* **EXERCISE BRIEF**
Considering every line below, count those with the word "WEEK" and give only the result.

* **Page-level text extractions**
★ ★ ★
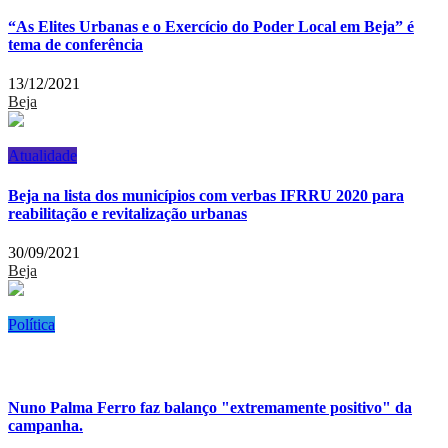
“As Elites Urbanas e o Exercício do Poder Local em Beja” é
tema de conferência
13/12/2021
Beja
Atualidade
Beja na lista dos municípios com verbas IFRRU 2020 para
reabilitação e revitalização urbanas
30/09/2021
Beja
Política
Nuno Palma Ferro faz balanço "extremamente positivo" da
campanha.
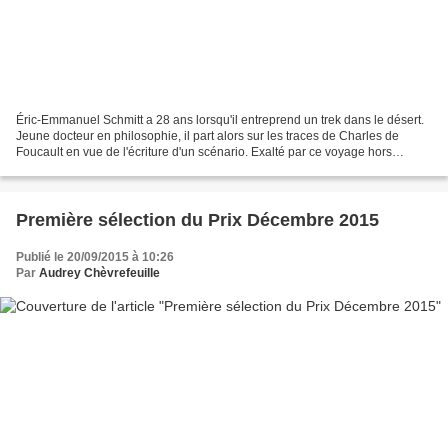
Éric-Emmanuel Schmitt a 28 ans lorsqu'il entreprend un trek dans le désert.
Jeune docteur en philosophie, il part alors sur les traces de Charles de
Foucault en vue de l'écriture d'un scénario. Exalté par ce voyage hors
normes, il fait la connaissance...
Première sélection du Prix Décembre 2015
Publié le 20/09/2015 à 10:26
Par
Audrey Chèvrefeuille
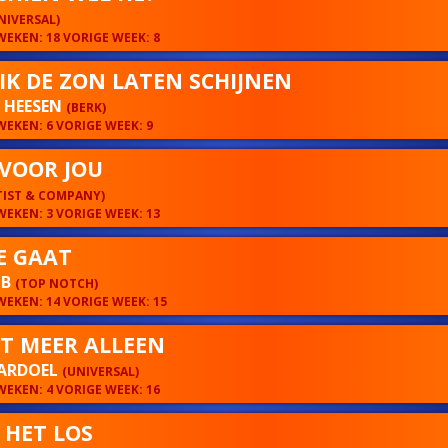
NIVERSAL)
EKEN: 18 VORIGE WEEK: 8
IK DE ZON LATEN SCHIJNEN
Y HEESEN
(BERK)
EKEN: 6 VORIGE WEEK: 9
 VOOR JOU
TIST & COMPANY)
EKEN: 3 VORIGE WEEK: 13
JE GAAT
 B
(TOP NOTCH)
EKEN: 14 VORIGE WEEK: 15
T MEER ALLEEN
PARDOEL
(UNIVERSAL)
EKEN: 4 VORIGE WEEK: 16
 HET LOS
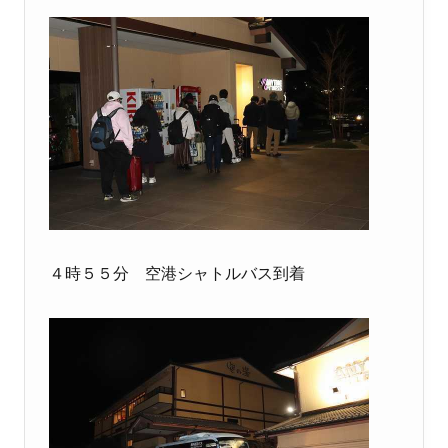
４時５５分 空港シャトルバス到着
★ ★ ★
* **COMPLETED EXERCISE**
5